Wow, it was rough! I love the sea, but it turns out I cannot do front crawl in rough water. Over the first 20 meters, I had managed to miss my breathing timings four times in a row due to waves coming over my head. My wetsuit felt like it was suffocating me and I genuinely thought I would drown if I carried on. I was not giving up after 20m however.   I switched to breaststroke and carried on making progress while trying to breathe when I was over the top of the waves. I made very slow progress, and everyone was flying past me. I felt quite literally out of my depth.

After somehow making it to about a third of the way around the swim I thought the time had come to ask one of the safety kayakers to get me out the water and back to shore. Just my luck that the kayak I was nearest to was already saving someone else. I decided to switch to a half-arsed attempt at backstroke, by which is mean I didn’t use my arms and just lay on my back a kicked a little. I made surprisingly good progress like this and decided to keep it up.

Weirdly, the safety marshals are very much surprised to see anyone doing this, so I had quite a few come and make sure I was OK, yes I was struggling so badly that they were constantly checking on me. This made me feel better, I knew they had their eyes on me and wouldn’t let me drown, and so I carried on. Before I knew it, I was on the way back to shore. When I finally made it, I was so happy and not last which was a bit of a shock.  I saw my friend waiting on the way to transition and told him I was never swimming in the sea ever again, but I was now out and excited about getting on the bike.

Getting into transition, I spent an age getting changed and having some food; I wasn’t going to hurry too much as I wanted to make sure I had everything I needed and besides, I’d never done this before so didn’t want to make a glaringly obvious mistake. I left the transition marquee and made my way to get my bike.  I may not have been last, but I was rather close to it. There were virtually no bikes there, and the whole area was like a swimming pool from all the puddles as it was raining so hard.  On the plus side, my bike was easy to find as it was the only one left in my row. I jumped on the bike and pedalled hard to try to redeem myself.

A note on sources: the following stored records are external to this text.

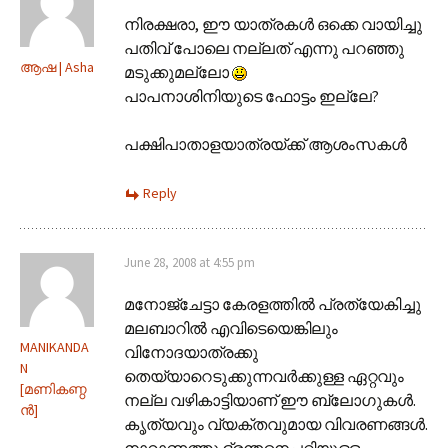
നിരക്ഷരാ, ഈ യാത്രകള്‍ ഒക്കെ വായിച്ചു
പതിവ് പോലെ നല്ലത് എന്നു പറഞ്ഞു
ആഷ | Asha
മടുക്കുമല്ലോ
പാപനാശിനിയുടെ ഫോട്ടം ഇല്ലേ?
പക്ഷിപാതാളയാത്രയ്ക്ക് ആശംസകള്‍
Reply
June 28, 2008 at 4:55 pm
മനോജ്ചേട്ടാ കേരളത്തില്‍ പ്രത്യേകിച്ചു
മലബാറില്‍ എവിടെയെങ്കിലും
MANIKANDA
വിനോദയാത്രക്കു
N
തെയ്യാറെടുക്കുന്നവര്‍ക്കുള്ള ഏറ്റവും
[മണികണ്ഠ
നല്ല വഴികാട്ടിയാണ് ഈ ബ്ലോഗുകള്‍‌.
ന്‍]
കൃത്യവും വ്യക്തവുമായ വിവരണങ്ങള്‍‌.
നാറാണത്തു ഭ്രന്തനെപ്പറ്റിയുള്ള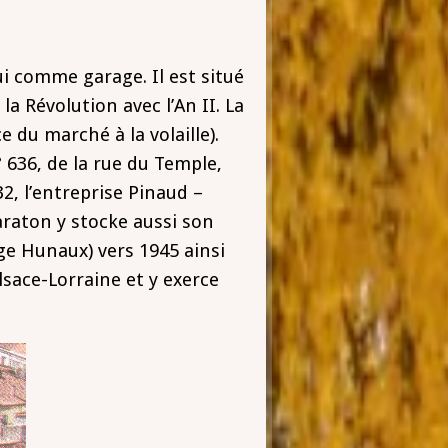
ui comme garage. Il est situé
la Révolution avec l’An II. La
du marché à la volaille).
 636, de la rue du Temple,
2, l’entreprise Pinaud –
araton y stocke aussi son
ge Hunaux) vers 1945 ainsi
lsace-Lorraine et y exerce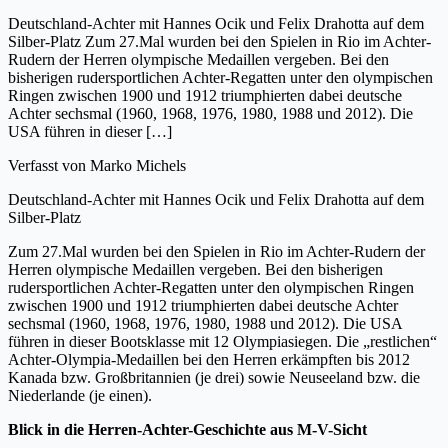
Deutschland-Achter mit Hannes Ocik und Felix Drahotta auf dem
Silber-Platz Zum 27.Mal wurden bei den Spielen in Rio im Achter-
Rudern der Herren olympische Medaillen vergeben. Bei den
bisherigen rudersportlichen Achter-Regatten unter den olympischen
Ringen zwischen 1900 und 1912 triumphierten dabei deutsche
Achter sechsmal (1960, 1968, 1976, 1980, 1988 und 2012). Die
USA führen in dieser […]
Verfasst von
Marko Michels
Deutschland-Achter mit Hannes Ocik und Felix Drahotta auf dem
Silber-Platz
Zum 27.Mal wurden bei den Spielen in Rio im Achter-Rudern der
Herren olympische Medaillen vergeben. Bei den bisherigen
rudersportlichen Achter-Regatten unter den olympischen Ringen
zwischen 1900 und 1912 triumphierten dabei deutsche Achter
sechsmal (1960, 1968, 1976, 1980, 1988 und 2012). Die USA
führen in dieser Bootsklasse mit 12 Olympiasiegen. Die „restlichen“
Achter-Olympia-Medaillen bei den Herren erkämpften bis 2012
Kanada bzw. Großbritannien (je drei) sowie Neuseeland bzw. die
Niederlande (je einen).
Blick in die Herren-Achter-Geschichte aus M-V-Sicht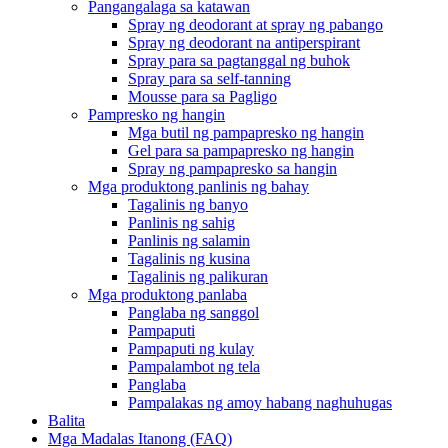
Pangangalaga sa katawan
Spray ng deodorant at spray ng pabango
Spray ng deodorant na antiperspirant
Spray para sa pagtanggal ng buhok
Spray para sa self-tanning
Mousse para sa Pagligo
Pampresko ng hangin
Mga butil ng pampapresko ng hangin
Gel para sa pampapresko ng hangin
Spray ng pampapresko sa hangin
Mga produktong panlinis ng bahay
Tagalinis ng banyo
Panlinis ng sahig
Panlinis ng salamin
Tagalinis ng kusina
Tagalinis ng palikuran
Mga produktong panlaba
Panglaba ng sanggol
Pampaputi
Pampaputi ng kulay
Pampalambot ng tela
Panglaba
Pampalakas ng amoy habang naghuhugas
Balita
Mga Madalas Itanong (FAQ)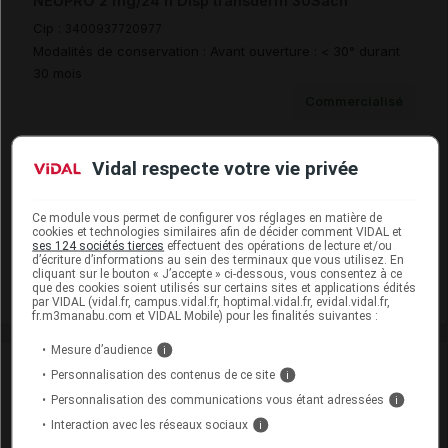
NEUPRO 2 mg/24 h Disp transderm 30Sach
Cip :
3400937720977
Modalités de conservation : Avant ouverture : < 30° durant
30 mois
Commercialisé
Vidal respecte votre vie privée
NEUPRO 2 mg/24 h Disp transderm 7Sach
Cip :
3400937328500
Modalités de conservation : Avant ouverture : < 30° durant
Ce module vous permet de configurer vos réglages en matière de
cookies et technologies similaires afin de décider comment VIDAL et
30 mois
ses 124 sociétés tierces
effectuent des opérations de lecture et/ou
d’écriture d’informations au sein des terminaux que vous utilisez. En
Commercialisé
cliquant sur le bouton « J’accepte » ci-dessous, vous consentez à ce
que des cookies soient utilisés sur certains sites et applications édités
par VIDAL (vidal.fr, campus.vidal.fr, hoptimal.vidal.fr, evidal.vidal.fr,
fr.m3manabu.com et VIDAL Mobile) pour les finalités suivantes :
Mesure d’audience
i
Laboratoire
Personnalisation des contenus de ce site
i
Personnalisation des communications vous étant adressées
i
UCB Pharma SA
Interaction avec les réseaux sociaux
i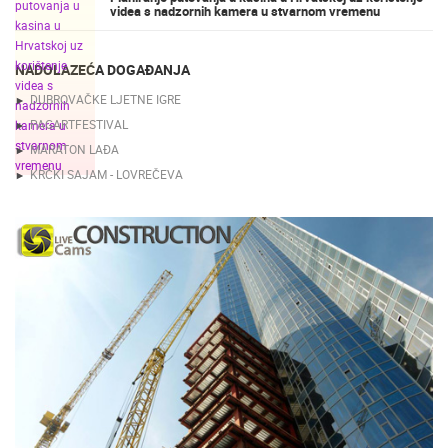
videa s nadzornih kamera u stvarnom vremenu
NADOLAZEĆA DOGAĐANJA
DUBROVAČKE LJETNE IGRE
PAGARTFESTIVAL
MARATON LAĐA
KRČKI SAJAM - LOVREČEVA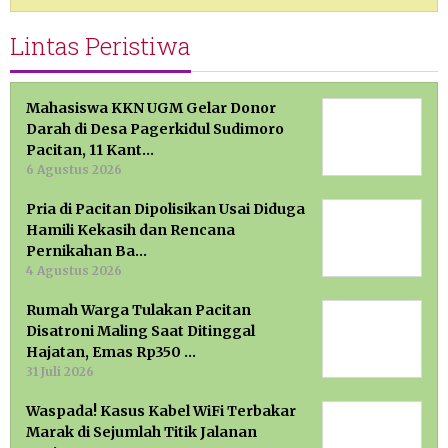
Lintas Peristiwa
Mahasiswa KKN UGM Gelar Donor
Darah di Desa Pagerkidul Sudimoro
Pacitan, 11 Kant…
6 Agustus 2026
Pria di Pacitan Dipolisikan Usai Diduga
Hamili Kekasih dan Rencana
Pernikahan Ba…
4 Agustus 2026
Rumah Warga Tulakan Pacitan
Disatroni Maling Saat Ditinggal
Hajatan, Emas Rp350 …
31 Juli 2026
Waspada! Kasus Kabel WiFi Terbakar
Marak di Sejumlah Titik Jalanan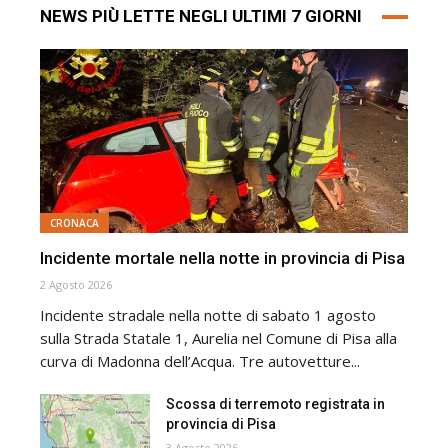
NEWS PIÙ LETTE NEGLI ULTIMI 7 GIORNI
CRONACA
Incidente mortale nella notte in provincia di Pisa
2 Agosto 2026
Incidente stradale nella notte di sabato 1 agosto
sulla Strada Statale 1, Aurelia nel Comune di Pisa alla
curva di Madonna dell’Acqua. Tre autovetture...
Scossa di terremoto registrata in
provincia di Pisa
3 Agosto 2026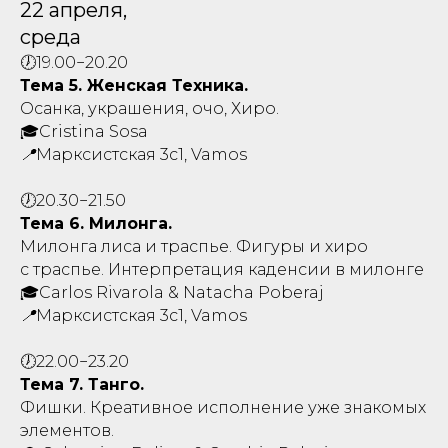
22 апреля,
среда
🕖19.00−20.20
Тема 5. Женская Техника.
Осанка, украшения, очо, Хиро.
🎓Cristina Sosa
📍Марксистская 3с1, Vamos
🕖20.30−21.50
Тема 6. Милонга.
Милонга лиса и траспье. Фигуры и хиро
с траспье. Интерпретация каденсии в милонге
🎓Carlos Rivarola & Natacha Poberaj
📍Марксистская 3с1, Vamos
🕖22.00−23.20
Тема 7. Танго.
Фишки. Креативное исполнение уже знакомых
элементов.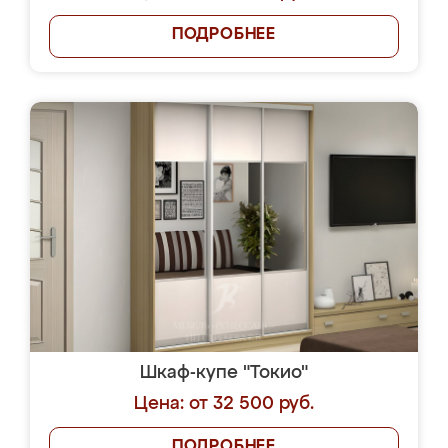
ПОДРОБНЕЕ
Шкаф-купе "Токио"
Цена: от 32 500 руб.
ПОДРОБНЕЕ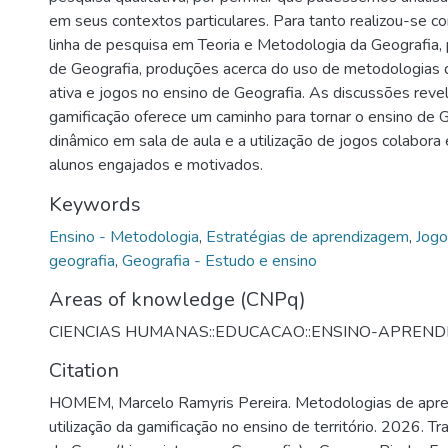
em seus contextos particulares. Para tanto realizou-se co
linha de pesquisa em Teoria e Metodologia da Geografia,
de Geografia, produções acerca do uso de metodologias
ativa e jogos no ensino de Geografia. As discussões reve
gamificação oferece um caminho para tornar o ensino de 
dinâmico em sala de aula e a utilização de jogos colabor
alunos engajados e motivados.
Keywords
Ensino - Metodologia
,
Estratégias de aprendizagem
,
Jogo
geografia
,
Geografia - Estudo e ensino
Areas of knowledge (CNPq)
CIENCIAS HUMANAS::EDUCACAO::ENSINO-APREND
Citation
HOMEM, Marcelo Ramyris Pereira. Metodologias de apre
utilização da gamificação no ensino de território. 2026. T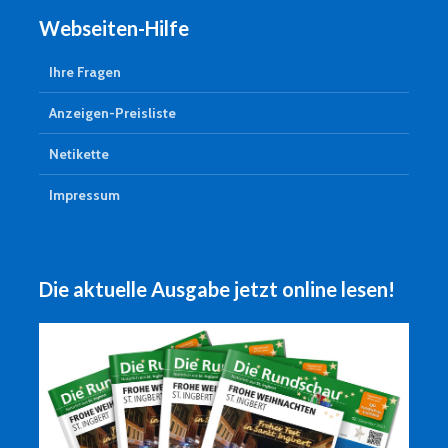
Webseiten-Hilfe
Ihre Fragen
Anzeigen-Preisliste
Netikette
Impressum
Die aktuelle Ausgabe jetzt online lesen!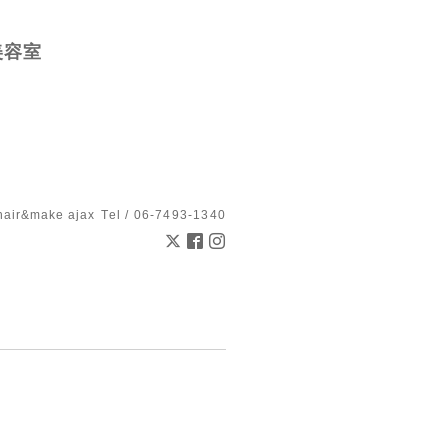
美容室
hair&make ajax
Tel / 06-7493-1340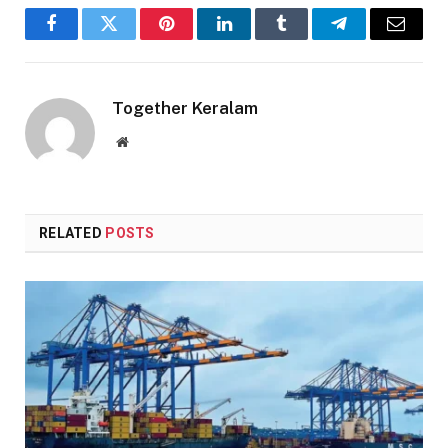
Facebook
Twitter
Pinterest
LinkedIn
Tumblr
Telegram
Email
Together Keralam
Website
RELATED
POSTS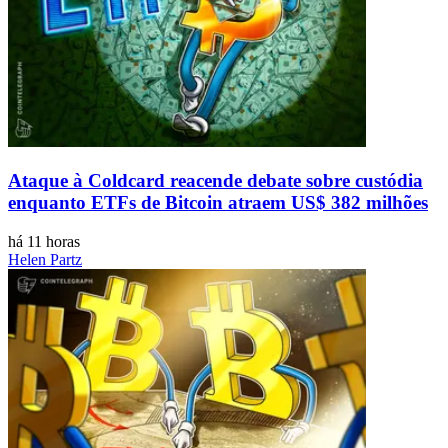
Ataque à Coldcard reacende debate sobre custódia
enquanto ETFs de Bitcoin atraem US$ 382 milhões
há 11 horas
Helen Partz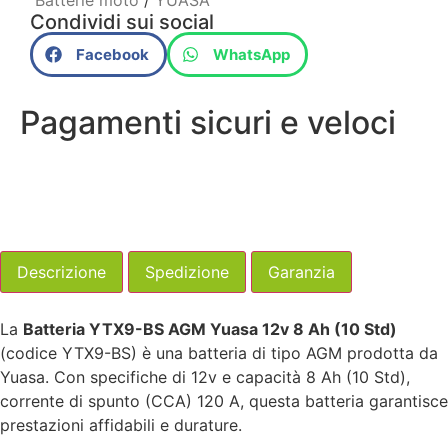
Batterie moto
/
YUASA
Condividi sui social
Facebook
WhatsApp
Pagamenti sicuri e veloci
Descrizione
Spedizione
Garanzia
La
Batteria YTX9-BS AGM Yuasa 12v 8 Ah (10 Std)
(codice YTX9-BS) è una batteria di tipo AGM prodotta da
Yuasa. Con specifiche di 12v e capacità 8 Ah (10 Std),
corrente di spunto (CCA) 120 A, questa batteria garantisce
prestazioni affidabili e durature.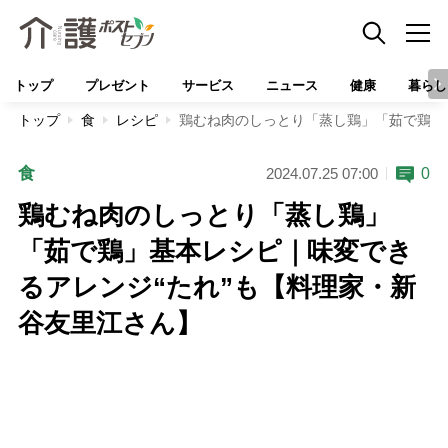
トップ
プレゼント
サービス
ニュース
健康
暮らし
トップ
食
レシピ
鶏むね肉のしっとり「蒸し鶏」「茹で鶏」
食
0
2024.07.25 07:00
鶏むね肉のしっとり「蒸し鶏」
「茹で鶏」基本レシピ｜味変でき
るアレンジ“たれ”も【料理家・新
谷友里江さん】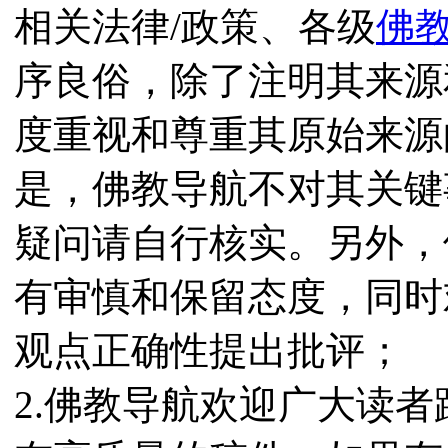
相关法律/政策、各级
佛
序良俗，除了注明其来源
度重视和尊重其原始来源
是，佛教导航不对其关键
疑问请自行核实。另外，
有审慎和保留态度，同时
观点正确性提出批评；
2.佛教导航欢迎广大读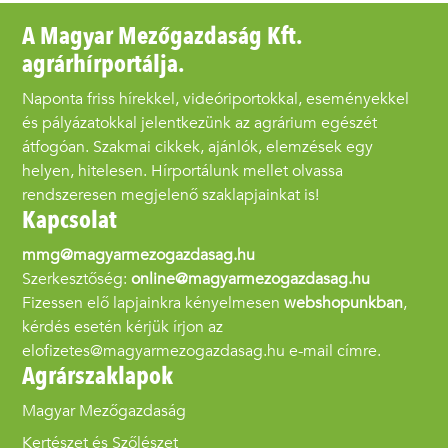
A Magyar Mezőgazdaság Kft.
agrárhírportálja.
Naponta friss hírekkel, videóriportokkal, eseményekkel
és pályázatokkal jelentkezünk az agrárium egészét
átfogóan. Szakmai cikkek, ajánlók, elemzések egy
helyen, hitelesen. Hírportálunk mellet olvassa
rendszeresen megjelenő szaklapjainkat is!
Kapcsolat
mmg@magyarmezogazdasag.hu
Szerkesztőség:
online@magyarmezogazdasag.hu
Fizessen elő lapjainkra kényelmesen
webshopunkban
,
kérdés esetén kérjük írjon az
elofizetes@magyarmezogazdasag.hu e-mail címre.
Agrárszaklapok
Magyar Mezőgazdaság
Kertészet és Szőlészet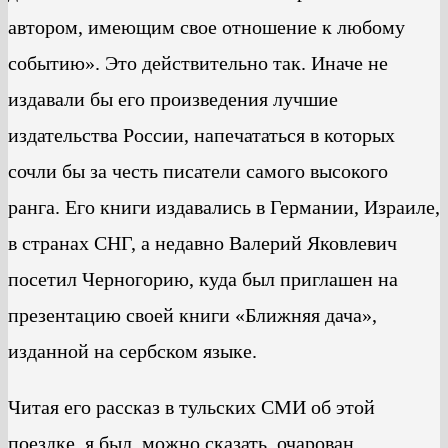
автором, имеющим свое отношение к любому
событию». Это действительно так. Иначе не
издавали бы его произведения лучшие
издательства России, напечататься в которых
сочли бы за честь писатели самого высокого
ранга. Его книги издавались в Германии, Израиле,
в странах СНГ, а недавно Валерий Яковлевич
посетил Черногорию, куда был приглашен на
презентацию своей книги «Ближняя дача»,
изданной на сербском языке.
Читая его рассказ в тульских СМИ об этой
поездке, я был, можно сказать, очарован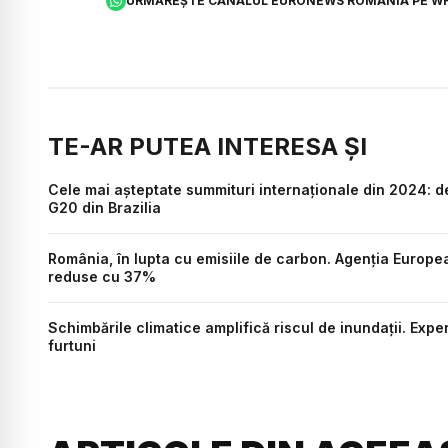
URMĂREȘTE CANALUL EURONEWS ROMÂNIA PE W
TE-AR PUTEA INTERESA ȘI
Cele mai așteptate summituri internaționale din 2024: d
G20 din Brazilia
România, în lupta cu emisiile de carbon. Agenția Europe
reduse cu 37%
Schimbările climatice amplifică riscul de inundații. Exp
furtuni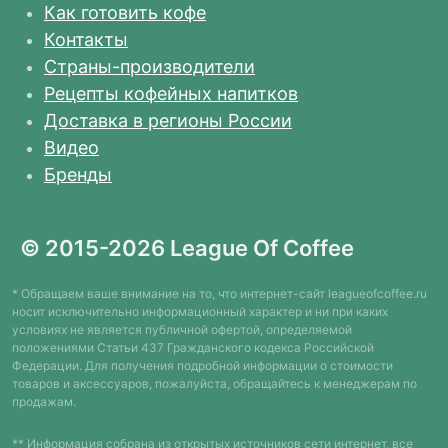
Как готовить кофе
Контакты
Страны-производители
Рецепты кофейных напитков
Доставка в регионы России
Видео
Бренды
© 2015-2026 League Of Coffee
* Обращаем ваше внимание на то, что интернет-сайт leagueofcoffee.ru
носит исключительно информационный характер и ни при каких
условиях не является публичной офертой, определяемой
положениями Статьи 437 Гражданского кодекса Российской
Федерации. Для получения подробной информации о стоимости
товаров и аксессуаров, пожалуйста, обращайтесь к менеджерам по
продажам.
** Информация собрана из открытых источников сети интернет, все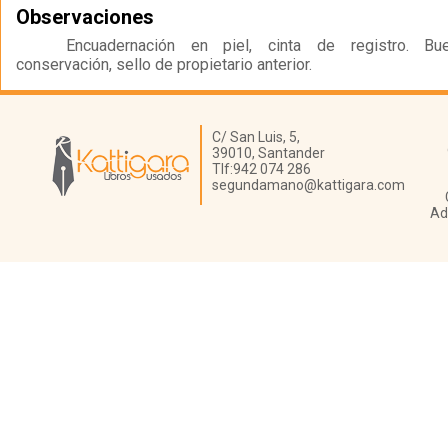
Observaciones
Encuadernación en piel, cinta de registro. B
conservación, sello de propietario anterior.
Librería Kattigara
C/ San Luis, 5,
39010,
Santander
Tlf:
942 074 286
segundamano@kattigara.com
Ad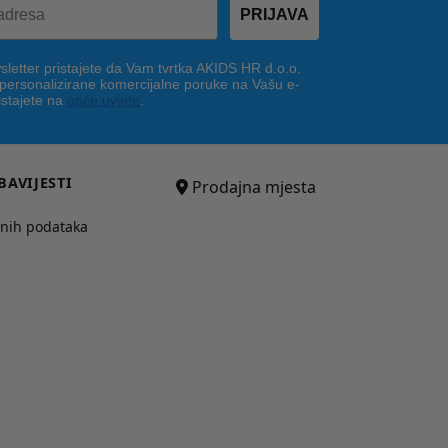
PRIJAVA
letter pristajete da Vam tvrtka AKIDS HR d.o.o.
 personalizirane komercijalne poruke na Vašu e-
istajete na
opće uvjete
.
BAVIJESTI
Prodajna mjesta
bnih podataka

Surprisingly I felt really good despite the fact it was raining, cold and windy. My tri-suit and jacket seemed to keep me at the perfect temperature provided I was cycling hard. I had decided before I started I would try to keep my cadence at 90RPM or above the entire time and for the first half of the course, I managed it without feeling too tired. What also surprised me was my hill climbing ability, I never seemed to overtake anyone on the flat and just stayed the same distance back, but once we hit a hill, I was flying past everyone in sight.  This helped my confidence, and though my hips were starting to get rather tight and hurt in the second half of the course, I allowed myself to move into a harder gear and let my cadence drop slightly. I feel a lot more comfortable grinding away slowly on a big gear that spinning quickly in a small one, not sure why but it feels more natural to me. However, I also know that’s a good way to burn my legs out which is why I didn’t do it from the start. I started going faster now and picking off more people, on the flat and downhill as well as up the hills. I made it to the top of the final big climb and felt good, I moved into my biggest gear and went for it on the final 5-mile descent to the finish.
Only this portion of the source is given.